India’s Retail Inflation Remains At Upper End Of MPC Tolerance Band In June
Retail inflation in India remained elevated in June despite a sharp plunge in economic activity, as the cost of some food articles and transportation remained high.
Consumer Price Index inflation stood at 6.09% in June 2020, according to data released by the Ministry of Statistics and Program Implementation on Monday. A Bloomberg poll of 34 economists had estimated inflation at 5.3% for June 2020.
At over 6%, inflation remains just above the Monetary Policy Committee’s tolerance band of 4 (+/-2)%.
In March, headline retail inflation stood at 5.91%. A nationwide lockdown imposed at the end of March had disrupted data collection, preventing a release of the headline CPI inflation number for April and May.

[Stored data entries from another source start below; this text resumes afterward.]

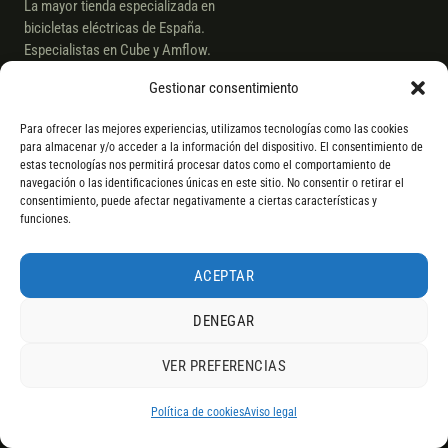
La mayor tienda especializada en
bicicletas eléctricas de España.
Especialistas en Cube y Amflow.
Gestionar consentimiento
Para ofrecer las mejores experiencias, utilizamos tecnologías como las cookies
para almacenar y/o acceder a la información del dispositivo. El consentimiento de
BICICLETAS
estas tecnologías nos permitirá procesar datos como el comportamiento de
navegación o las identificaciones únicas en este sitio. No consentir o retirar el
eMTB Doble suspensión
consentimiento, puede afectar negativamente a ciertas características y
funciones.
eMTB Rígidas
Trekking y Urbanas
ACEPTAR
Plegables y Compactas
DENEGAR
Cargo y Longtail
VER PREFERENCIAS
CUBE
4,9
RESEÑAS DE
G
O
O
G
L
E
Política de cookies
Aviso legal
Amflow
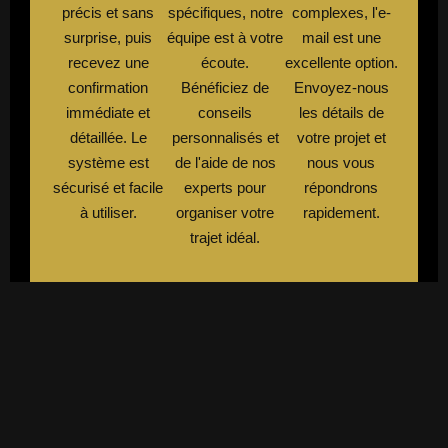
précis et sans
spécifiques, notre
complexes, l'e-
surprise, puis
équipe est à votre
mail est une
recevez une
écoute.
excellente option.
confirmation
Bénéficiez de
Envoyez-nous
immédiate et
conseils
les détails de
détaillée. Le
personnalisés et
votre projet et
système est
de l'aide de nos
nous vous
sécurisé et facile
experts pour
répondrons
à utiliser.
organiser votre
rapidement.
trajet idéal.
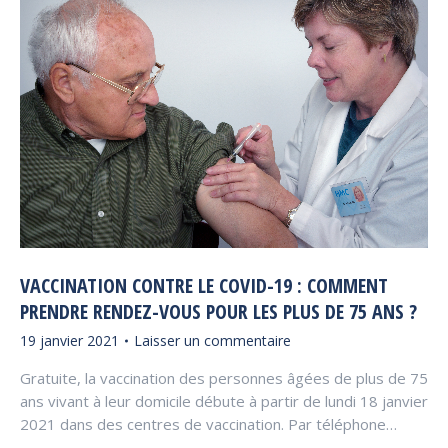
VACCINATION CONTRE LE COVID-19 : COMMENT
PRENDRE RENDEZ-VOUS POUR LES PLUS DE 75 ANS ?
19 janvier 2021
Laisser un commentaire
Gratuite, la vaccination des personnes âgées de plus de 75
ans vivant à leur domicile débute à partir de lundi 18 janvier
2021 dans des centres de vaccination. Par téléphone…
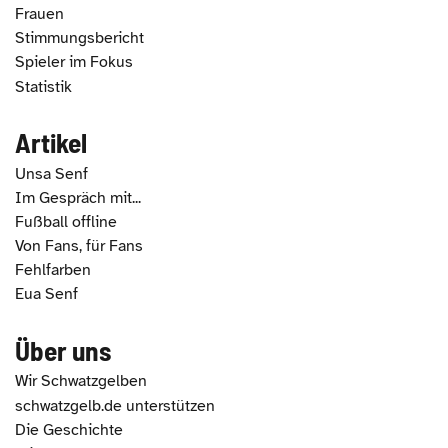
Frauen
Stimmungsbericht
Spieler im Fokus
Statistik
Artikel
Unsa Senf
Im Gespräch mit...
Fußball offline
Von Fans, für Fans
Fehlfarben
Eua Senf
Über uns
Wir Schwatzgelben
schwatzgelb.de unterstützen
Die Geschichte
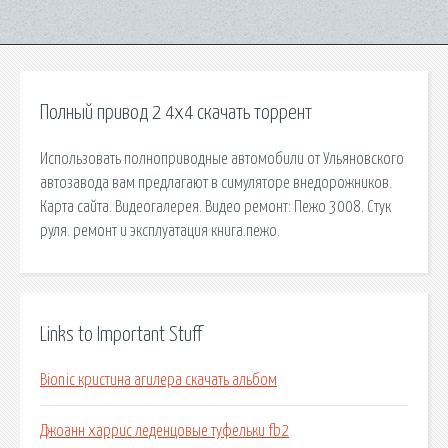
Полный привод 2 4х4 скачать торрент
Использовать полноприводные автомобили от Ульяновского
автозавода вам предлагают в симуляторе внедорожников.
Карта сайта. Видеогалерея. Видео ремонт: Пежо 3008. Стук
руля. ремонт и эксплуатация книга.пежо.
Links to Important Stuff
Bionic кристина агилера скачать альбом
Джоанн харрис леденцовые туфельки fb2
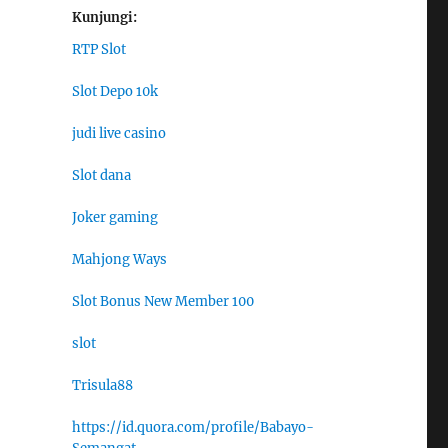
Kunjungi:
RTP Slot
Slot Depo 10k
judi live casino
Slot dana
Joker gaming
Mahjong Ways
Slot Bonus New Member 100
slot
Trisula88
https://id.quora.com/profile/Babayo-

In its release on Monday, the statistical office released imputed index data for April and May using the methodology recommended in ‘Business Continuity Guidelines’, brought out by Inter-Secretariat Working Group on Price Statistics — a combined forum of ILO, EuroStat, OECD, UNECE, World Bank and IMF — in May, 2020.
A break-up of the inflation data showed that higher prices of food articles and of transportation contributed to the elevated inflation. Perishables like fruits and vegetables, however, showed sharply lower inflation. Core inflation categories also saw low inflation, reflecting weak demand conditions.
- Rural inflation stood at 6.2% in June 2020.
- Inflation in urban areas stood at 5.9% in June.
- Among key food categories, inflation in the ‘meats and fish’ segment was at 16.22%, ‘oils & fats’ at 12.27%, pulses at 16.68% and spices at 11.74%.
- Vegetable inflation stood at 1.86%, while inflation in the fruits category stood at -0.68%
- Clothing and footwear inflation was at 3.53%.
- Housing inflation stood at 3.55% in June.
- Fuel and light inflation stood at 2.69%.
- Transport and communication inflation stood at 7.14%
- Inflation in the personal care and effects category, which includes gold ornaments, stood at 12.43%.
The CPI data send mixed signals for monetary policy. Yet, given the sharp collapse in demand conditions, the MPC may continue to cut rates.
“The inflation print implies that retail inflation in June 2020 was higher than the level in March 2020, when the lockdown was first imposed, challenging the view that demand destruction would cool inflation despite the supply-side hiccups,” said Aditi Nayar, principal economist at ICRA.
The MPC may choose to frontload further rate cuts to support sentiment and hasten monetary policy transmission, Nayar said. ICRA expects a 25 basis point cut in the repo rate and a 35 basis point cut in the reverse repo rate at the next policy meeting.
Rahul Bajoria, chief India economist at Barclays, noted that even core inflation rose to 4.9% despite several sectors being in a state of lockdown. The increase in margins in areas such as transport and gold prices may be one reason for the increase in prices, Bajoria said.
“With CPI inflation showing a more elevated path of inflation than previously anticipated, we believe some MPC members may voice their concerns, and could lead to a tempering in enthusiasm for material front-loaded policy support from here on. We still think there is room for policy support, and expect another 50 basis points in rate cuts by Q3 2020,” Bajoria said.